The report released today on #EqualPayDay shows that even though men offer equivalent social media content to that of women, social media interaction levels for the sexes are nowhere near reaching equality status for equal work.

Deputy Secretary of Labor Mike Malcolm, who said his department has received a steadily increasing number of discrimination complaints from males over the last 10 years, acknowledged the country still has a long way to go for work-related equality.

“Our research found that men work nearly 2½ times longer than women every year while trying to get their updates noticed on social media,” the Deputy said.

“They’ll post, delete, and repost the same update up to three times in hopes of spurring some kind of acknowledgment but usually end up disappointed. It’s disheartening to know that in this day and age equal work doesn’t always mean equal compensation. But recognizing the problem is the first step in correcting it.”

Report: Men earn less than women for equal work

According to a new report, men earn significantly less social media “likes” and “comments” than women despite working longer hours to create posts.

On average men earn 97 percent fewer “likes” and “comments” than women, the report says, and earn just a quarter of the social acknowledgment that women garner over a lifetime.

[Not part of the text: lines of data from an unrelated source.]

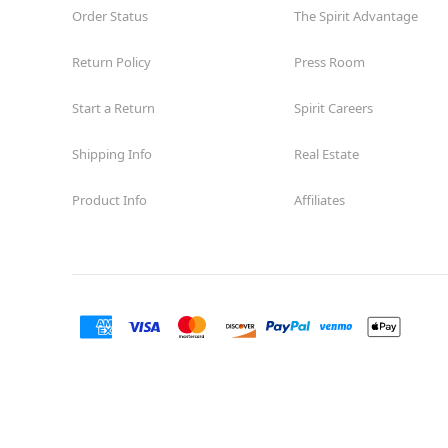
Order Status
The Spirit Advantage
Return Policy
Press Room
Start a Return
Spirit Careers
Shipping Info
Real Estate
Product Info
Affiliates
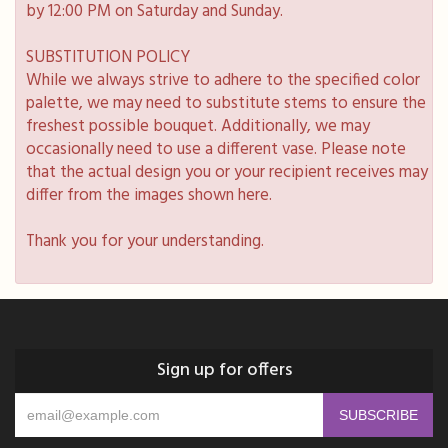
by 12:00 PM on Saturday and Sunday.
SUBSTITUTION POLICY
While we always strive to adhere to the specified color
palette, we may need to substitute stems to ensure the
freshest possible bouquet. Additionally, we may
occasionally need to use a different vase. Please note
that the actual design you or your recipient receives may
differ from the images shown here.
Thank you for your understanding.
Sign up for offers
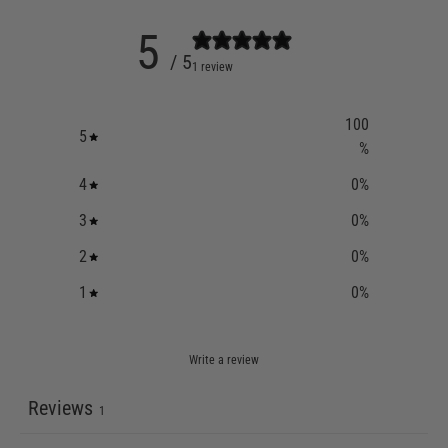
5
/ 5
1 review
100
5
%
4
0
%
3
0
%
2
0
%
1
0
%
Write a review
Reviews
1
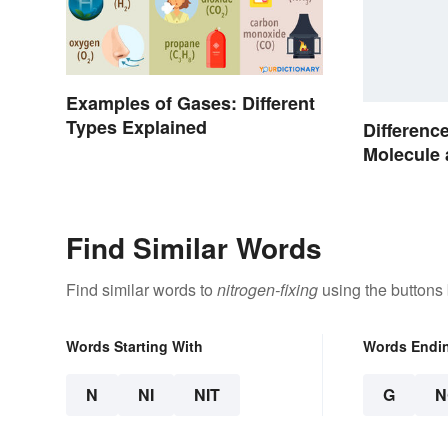
Examples of Gases: Different
Types Explained
Differenc
Molecule
Made Sim
Find Similar Words
Find similar words to
nitrogen-fixing
using the buttons
Words Starting With
Words Endi
N
NI
NIT
G
N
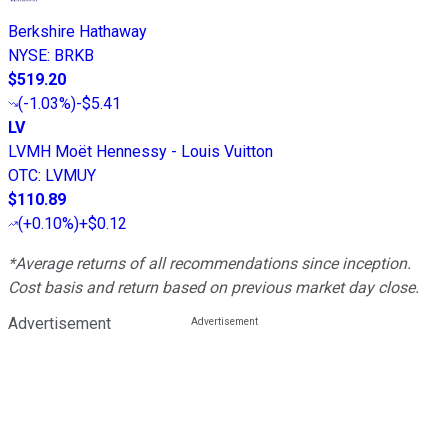
Berkshire Hathaway
NYSE
:
BRKB
$519.20
(
-1.03%
)
-$5.41
LV
LVMH Moët Hennessy - Louis Vuitton
OTC
:
LVMUY
$110.89
(
+0.10%
)
+$0.12
*Average returns of all recommendations since inception.
Cost basis and return based on previous market day close.
Advertisement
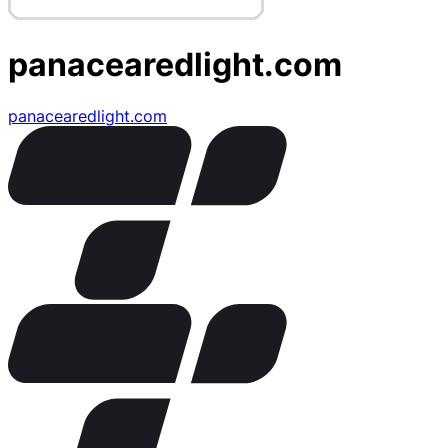
panacearedlight.com
panacearedlight.com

In fact, the Equal Pay Day report revealed that when a woman posts any image to her social network account, regardless of its content, she will earn at least 20 interactions 90 percent of the time. That figure jumps to 100 percent when a woman shows any kind of cleavage, wears workout clothing or is in a swimsuit.

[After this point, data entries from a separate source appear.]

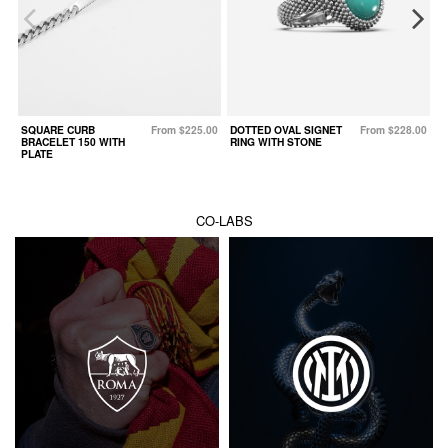
SQUARE CURB
From $225.00
DOTTED OVAL SIGNET
From $228.00
W
BRACELET 150 WITH
RING WITH STONE
PLATE
CO-LABS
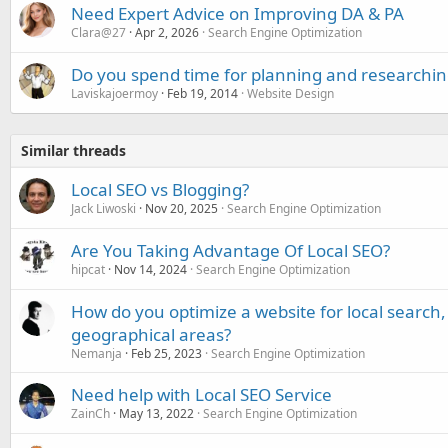
Need Expert Advice on Improving DA & PA
Clara@27
Apr 2, 2026
Search Engine Optimization
Do you spend time for planning and researchin
Laviskajoermoy
Feb 19, 2014
Website Design
Similar threads
Local SEO vs Blogging?
Jack Liwoski
Nov 20, 2025
Search Engine Optimization
Are You Taking Advantage Of Local SEO?
hipcat
Nov 14, 2024
Search Engine Optimization
How do you optimize a website for local search, 
geographical areas?
Nemanja
Feb 25, 2023
Search Engine Optimization
Need help with Local SEO Service
ZainCh
May 13, 2022
Search Engine Optimization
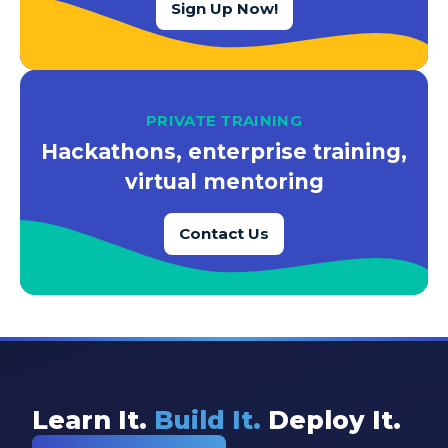
Sign Up Now!
PRIVATE TRAINING
Hackathons, enterprise training,
virtual mentoring
Contact Us
Learn It.
Build It.
Deploy It.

“My girlfriend can post a picture of our dog’s morning crap and get 100 likes and comments,” said boyfriend James Thompson, who has spent seven years being ignored on Facebook.

“I’m still waiting to get my first like from someone other than my mom, great-aunt Lilly or Father Richard.”

The report also found that 99 percent of men interact with a woman’s social media posts in the hopes of one day getting lucky with her. Though, self-described nice guy Mark Armstead doesn’t want the report’s findings to give women the wrong impression.

“I want my female social media friends to know I will be here for you in the good times and the bad. Whether you’re on the rebound or just looking for a one night stand, I hope you remember who it was that built you up by liking each and every one of your posts.”